In Cape Town, we have begun to procure additional capacity from Independent Power Producers (IPPs) to alleviate the burden on Eskom and end load-shedding here over time. This will, in turn, improve the situation nationally. But we need the National Government to help us bring more capacity online, quicker.
I urge President Ramaphosa to immediately announce a series of decisive steps to bring this emergency to an end as soon as possible:
- Abolish the 100MW licensing threshold for embedded generation and ensure a registration period for IPPs not exceeding 14 days. Not only is this threshold arbitrary, but it makes little financial sense. Due to economies of scale, the optimal size for new energy projects is far larger than this, and larger projects offer cheaper electricity per unit.
- Implement an income tax write-off for capital investment into small-scale generation and battery-storage projects. This could also be used to subsidise and incentivise home installations of solar PV and battery storage, making home generation affordable to more South Africans.
- Exempt financially-healthy municipalities from all unnecessary legislation and regulations (including those governing municipal procurement) that will delay bringing new generation capacity online. A minimum-compliance approach must be allowed in respect of tenders for IPP procurement and the construction of municipal own-generation projects.
- Declare in clear and unequivocal terms that municipalities do not require approval from Minister Mantashe for electricity procurement. Uncertainty in this regard is having a chilling effect on municipalities’ ability to procure new generation and introducing delays; there is no good reason for this to continue.
- Offer National Treasury guarantees in respect of any borrowing — by municipalities and private entities — necessary for IPP generation projects and municipal own-generation projects.
- Waive the Department of Trade and Industry’s local content requirements on solar PV modules until energy security is achieved.
- Exempt electricity traders from onerous National Energy Regulator of South Africa (Nersa) licensing requirements, substituting a registration process in which traders are required to demonstrate compliance with a basic list of requirements only designed to protect public distribution networks.
- Remove the substantial red tape on the establishment of natural gas imports and transport in the Western Cape, unlocking the use of natural gas-powered turbines. These are cleaner and cheaper than the diesel and jet fuel turbines currently in use.
- Convert Eskom’s Ankerlig plant in Atlantis, Cape Town to natural gas and run the plant on a mid-merit basis, with dynamic output adjusted according to fluctuations in demand.

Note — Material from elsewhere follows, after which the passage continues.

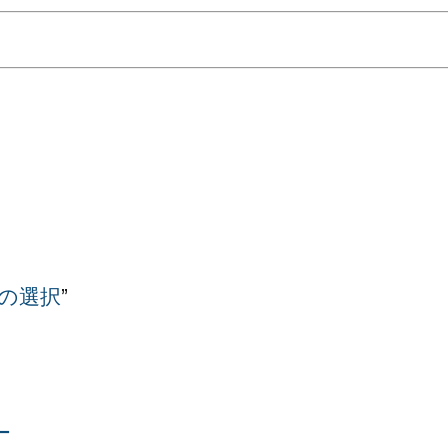
の選択
”
ー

- Immediately establish a Power Crisis Unit in National Treasury, with representation from municipalities and technical experts as well as the Finance Minister, with the mandate of expediting all interventions that could end the power crisis. The Unit must not just be another Government “task team”, and must in fact have power to make regulatory decisions. This includes decisions needed for interventions described above, as well as demand-side management, battery storage, new natural gas projects, and increasing Eskom’s operational efficiency.
Though we are only midway through July, the year 2022 is already the worst year of load-shedding on record. The last two weeks’ Stage 6 load-shedding — in which South Africans had to endure up to 12 hours a day without power — cost the national economy R4,2 billion per day.
Unless President Ramaphosa immediately implements bold steps to increase electricity generation capacity, we stand to lose even more than the 125 000 jobs that load-shedding destroyed in 2019 alone.
My message to President Ramaphosa is that this problem is solvable, if we all work together. But it requires clear and decisive leadership, and a willingness to do things differently.
I am hopeful that we can end load-shedding for the benefit of all in South Africa. Now is not the time to meekly accept our fate; it is the time to think big, to be decisive and to make a real difference.